SIMBAD references

We have investigated the physical conditions under which accreting neutron stars in low-mass X-ray binaries can both produce and preserve sufficient quantities of carbon fuel to trigger superbursts. Our theoretical models span the plausible ranges of neutron star thermal conductivities, core neutrino emission mechanisms, and areal radii, as well as the CNO abundances in the accreted material. We find that neutron stars that accrete hydrogen-rich material with CNO mass fractions Z_CNO≲Z_CNO,☉will not exhibit superbursts under any circumstances. Neutron stars that accrete material with CNO mass fractions ≳4Z_CNO,☉will exhibit superbursts at accretion rates in the observed range.
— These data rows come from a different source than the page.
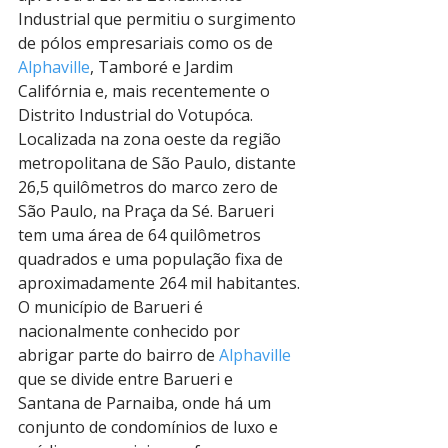
Industrial que permitiu o surgimento 
de pólos empresariais como os de 
Alphaville
, Tamboré e Jardim 
Califórnia e, mais recentemente o 
Distrito Industrial do Votupóca.
Localizada na zona oeste da região 
metropolitana de São Paulo, distante 
26,5 quilômetros do marco zero de 
São Paulo, na Praça da Sé. Barueri 
tem uma área de 64 quilômetros 
quadrados e uma população fixa de 
aproximadamente 264 mil habitantes.
O município de Barueri é 
nacionalmente conhecido por 
abrigar parte do bairro de 
Alphaville
que se divide entre Barueri e 
Santana de Parnaiba, onde há um 
conjunto de condomínios de luxo e 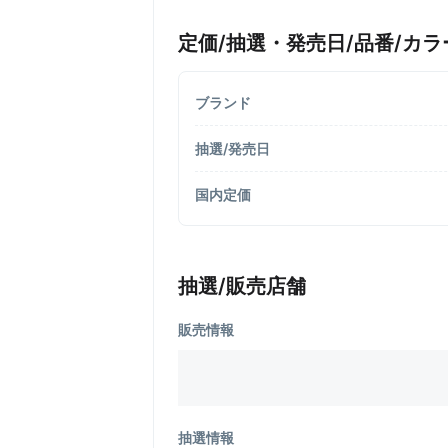
定価/抽選・発売日/品番/カラ
ブランド
抽選/発売日
国内定価
抽選/販売店舗
販売情報
抽選情報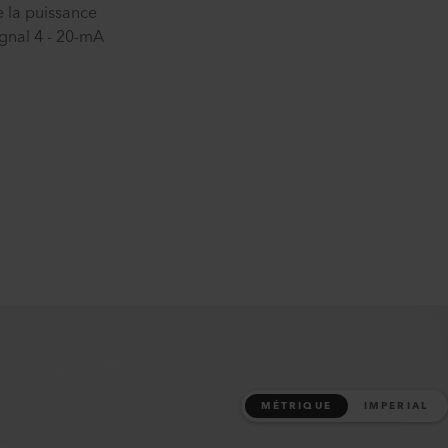
e la puissance
gnal 4 - 20-mA
MÉTRIQUE
IMPERIAL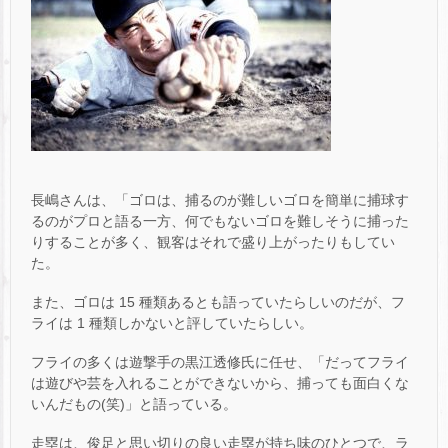
長嶋さんは、「ゴロは、捕るのが難しいゴロを簡単に捕球す
るのがプロと語る一方、何でもないゴロを難しそうに捕った
りすることが多く、観客はそれで盛り上がったりもしてい
た。
また、ゴロは 15 種類あるとも語っていたらしいのだが、フ
ライは 1 種類しかないと評していたらしい。
フライの多くは遊撃手の黒江透修氏に任せ、「だってフライ
は遊びや芸を入れることができないから、捕っても面白くな
いんだもの(笑)」と語っている。
走塁は、俊足と思い切りの良い走塁が持ち味のひとつで、ラ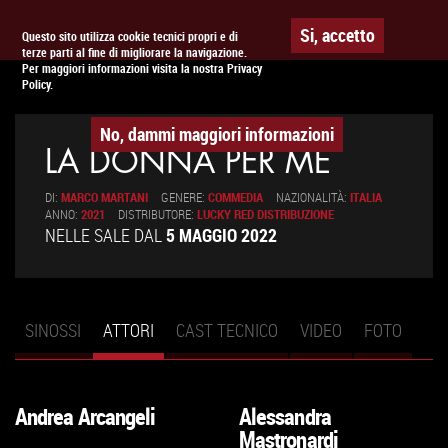
Togg
APPUNTAMENTO AL
CINEMA
Si, accetto
Questo sito utilizza cookie tecnici propri e di
terze parti al fine di migliorare la navigazione.
navig
Per maggiori informazioni visita la nostra Privacy
Policy.
No, dammi maggiori informazioni
LA DONNA PER ME
DI:
MARCO MARTANI
GENERE:
COMMEDIA
NAZIONALITÀ:
ITALIA
ANNO:
2021
DISTRIBUTORE:
LUCKY RED DISTRIBUZIONE
NELLE SALE DAL
5 MAGGIO 2022
SINOSSI
ATTORI
(SCHEDA
CAST TECNICO
VIDEO
FOTO
Schede primarie
ATTIVA)
Andrea Arcangeli
Alessandra
VAI
VAI
Mastronardi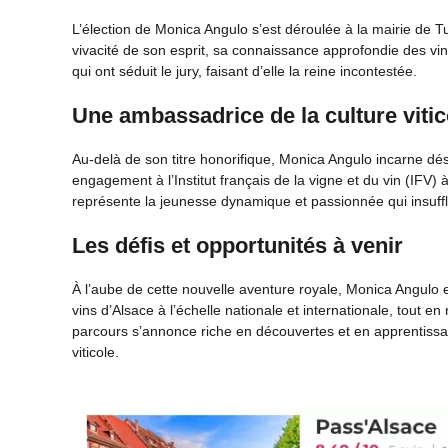
L’élection de Monica Angulo s’est déroulée à la mairie de Tu
vivacité de son esprit, sa connaissance approfondie des v
qui ont séduit le jury, faisant d’elle la reine incontestée.
Une ambassadrice de la culture vitic
Au-delà de son titre honorifique, Monica Angulo incarne dé
engagement à l’Institut français de la vigne et du vin (IFV) 
représente la jeunesse dynamique et passionnée qui insuffle 
Les défis et opportunités à venir
À l’aube de cette nouvelle aventure royale, Monica Angulo 
vins d’Alsace à l’échelle nationale et internationale, tout en 
parcours s’annonce riche en découvertes et en apprentissa
viticole.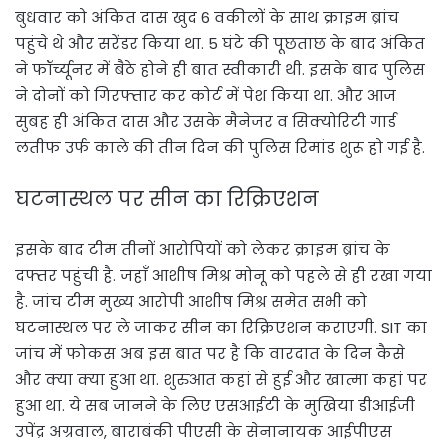
बुधवार को अंकित दास खुद 6 वकीलों के साथ क्राइम ब्रांच
पहुंचे थे और सरेंडर किया था. 5 घंटे की पूछताछ के बाद अंकित
ने फॉर्च्यूनर में बैठे होने ही बात स्वीकारी थी. इसके बाद पुलिस
ने दोनों को गिरफ्तार कर कोर्ट में पेश किया था. और आज
सुबह ही अंकित दास और उसके मैनेजर व सिक्योरिटी गार्ड
लतीफ उर्फ काले की तीन दिन की पुलिस रिमांड शुरू हो गई है.
घटनास्थल पर सीन का रिक्रिएशन
इसके बाद टीम तीनों आरोपियों को लेकर क्राइम ब्रांच के
दफ्तर पहुंची है. जहाँ आशीष मिश्र मोनू को पहले से ही रखा गया
है. जांच टीम मुख्य आरोपी आशीष मिश्र समेत सभी को
घटनास्थल पर ले जाकर सीन का रिक्रिएशन कराएगी. SIT का
जांच में फोकस अब इस बात पर है कि वारदात के दिन कैसे
और क्या क्या हुआ था. शुरुआत कहां से हुई और खात्मा कहां पर
हुआ था. ये सब जानने के लिए एसआईटी के मुखिया डीआईजी
उपेंद्र अग्रवाल, बाराबंकी पीएसी के सेनानायक आईपीएस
On this basis, we suggest that the mass donors of superburst systems must have enhanced CNO abundances. The accreted CNO acts only as a catalyst for hydrogen burning via the hot CNO cycle, and therefore it is the sum of the three elements' mass fractions, not the individual mass fractions themselves, that is important. Systems that exhibit superbursts are observed to differ from those that do not exhibit superbursts in the nature of their helium-triggered type I X-ray bursts: the bursts have shorter durations and much greater α-values. Increasing the CNO abundance of the accreted material in our models reproduces both of these observations, thus once again suggesting enhanced CNO abundances in the mass donors. Many compact binary systems have been observed in which the abundances of the accreting material are distinctly nonsolar. Although abundance analyses of the systems that exhibit superbursts currently do not exist, Bowen fluorescence blend profiles of 4U 1636-536 and Ser X-1 suggest that the mass donor stars may indeed have nonsolar CNO metallicities. More detailed abundance analyses of the accreting matter in systems that exhibit superbursts are needed to verify our assertion that the matter is rich in CNO elements.